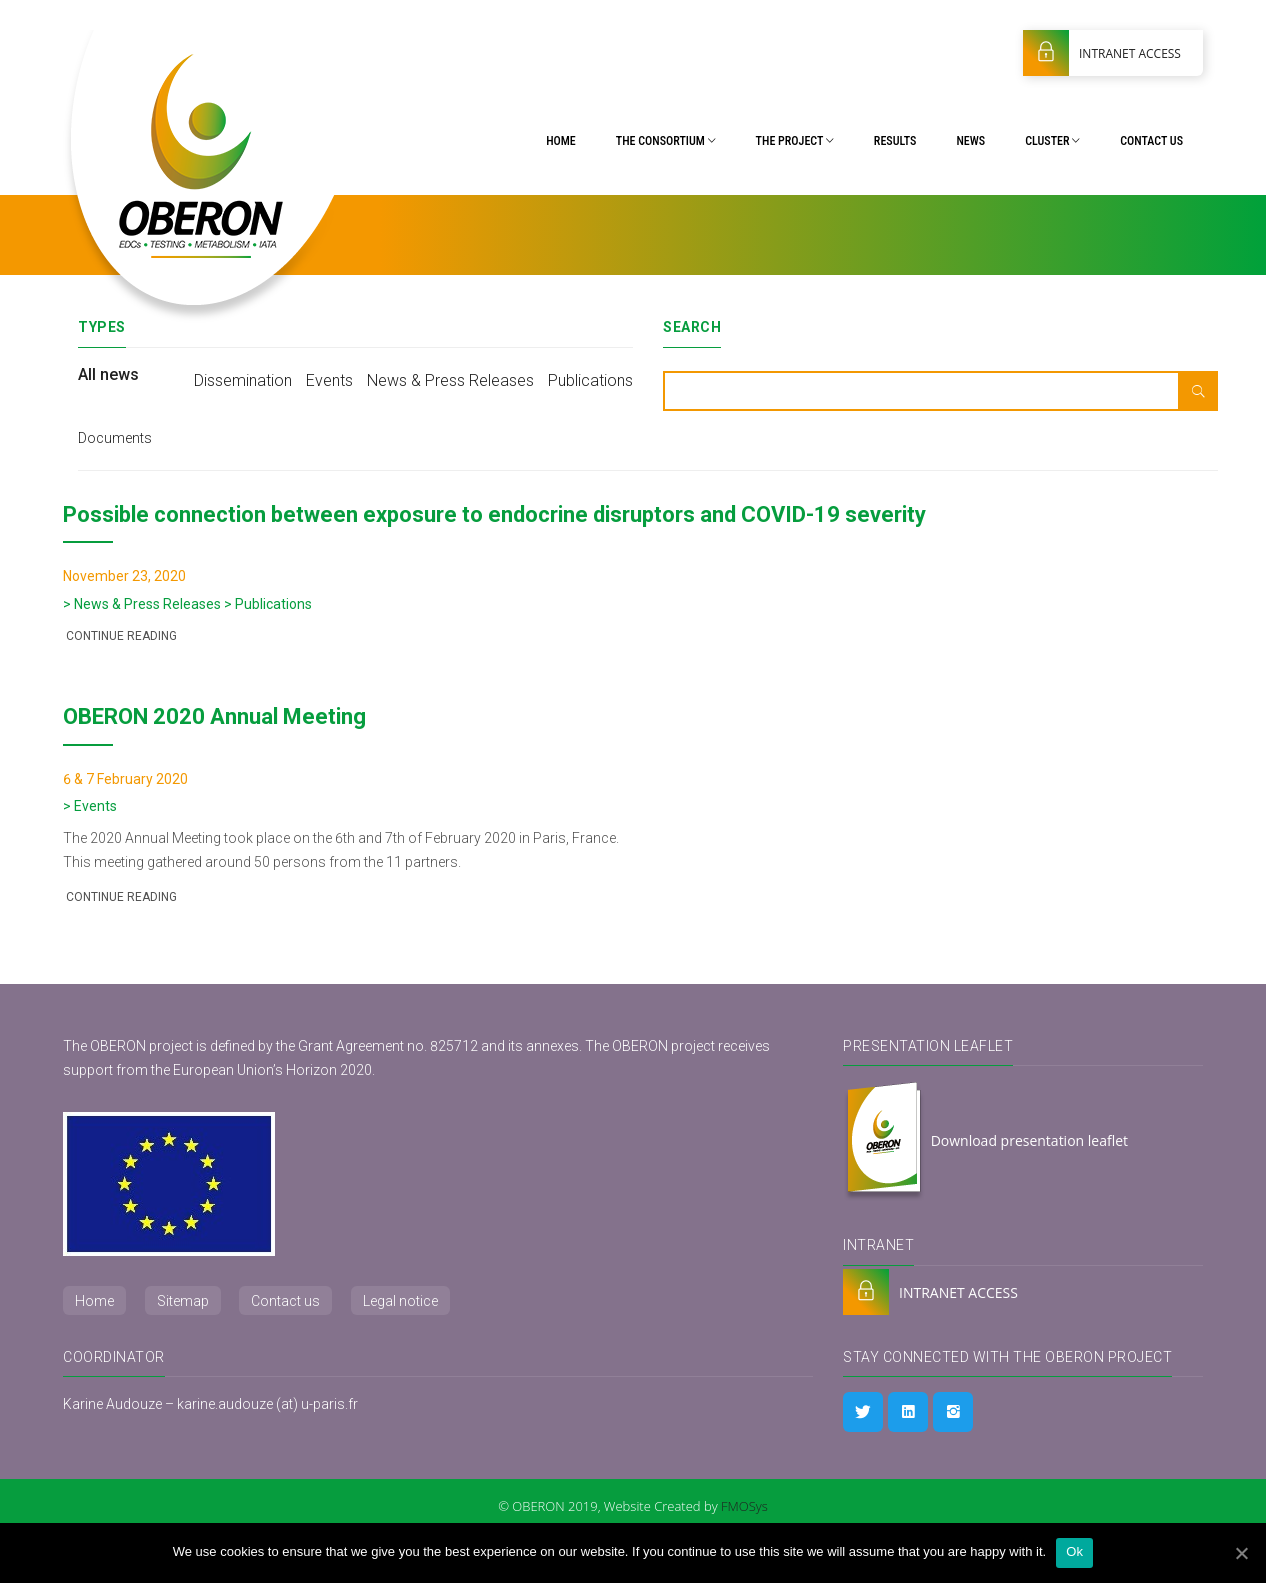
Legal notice (400, 1301)
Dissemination (243, 380)
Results (895, 141)
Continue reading (120, 636)
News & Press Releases (450, 380)
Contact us (1151, 141)
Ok (1074, 1551)
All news (108, 374)
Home (561, 141)
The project (795, 141)
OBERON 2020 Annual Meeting (214, 716)
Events (329, 380)
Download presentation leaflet (985, 1142)
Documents (115, 438)
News (970, 141)
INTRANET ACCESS (1102, 53)
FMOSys (744, 1506)
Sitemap (183, 1301)
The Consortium (666, 141)
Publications (590, 380)
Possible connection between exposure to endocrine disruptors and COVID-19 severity (494, 514)
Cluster (1052, 141)
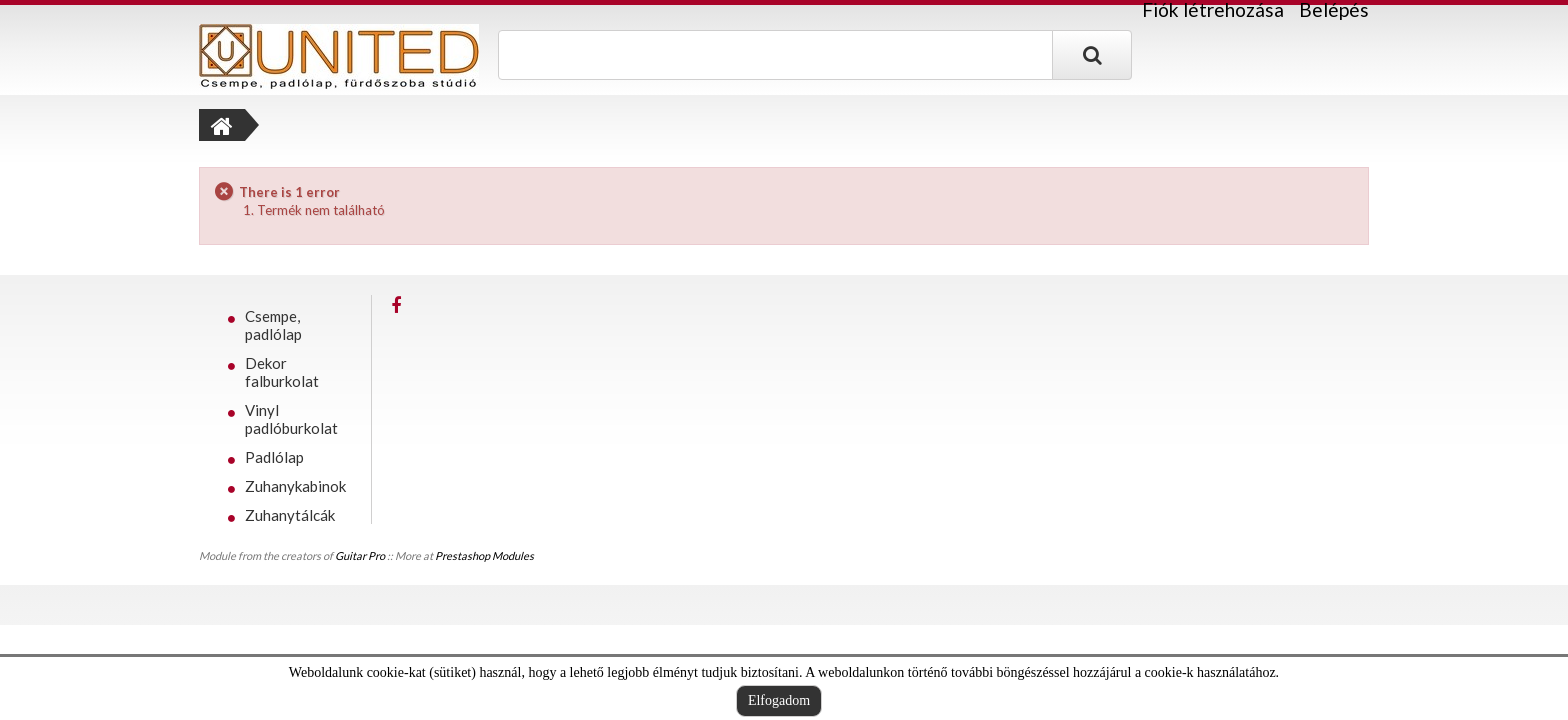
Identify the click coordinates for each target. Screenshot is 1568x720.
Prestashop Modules (484, 555)
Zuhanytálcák (290, 515)
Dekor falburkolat (282, 372)
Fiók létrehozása (1213, 10)
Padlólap (274, 457)
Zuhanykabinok (295, 486)
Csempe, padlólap (273, 325)
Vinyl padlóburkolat (291, 419)
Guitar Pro (360, 555)
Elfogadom (779, 700)
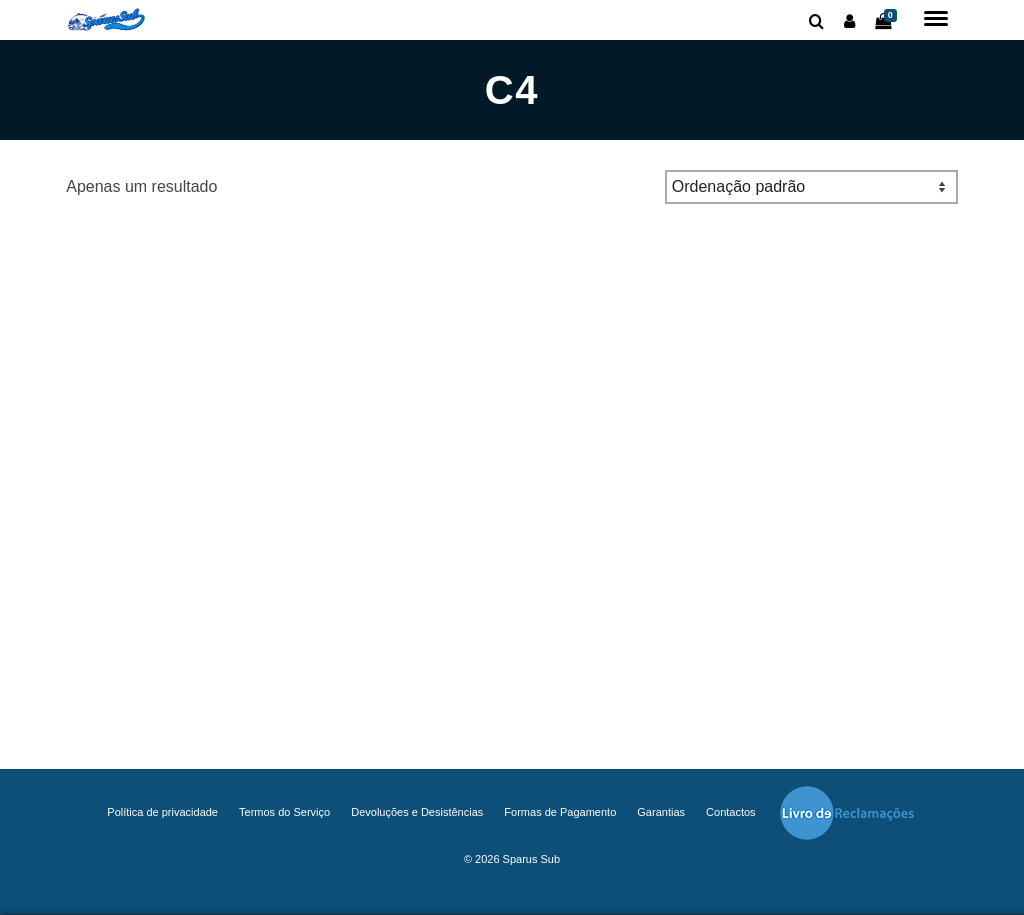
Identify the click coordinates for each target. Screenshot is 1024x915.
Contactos (731, 812)
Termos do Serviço (284, 812)
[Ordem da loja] (811, 187)
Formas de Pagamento (560, 812)
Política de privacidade (162, 812)
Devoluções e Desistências (417, 812)
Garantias (661, 812)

* * * * * * *

Task statement ::
Copy exactly the lines from the one with "Política de privacidade (162, 812)" through the last line of the material, keeping both ends.

The answer ::
Política de privacidade (162, 812)
Devoluções e Desistências (417, 812)
Garantias (661, 812)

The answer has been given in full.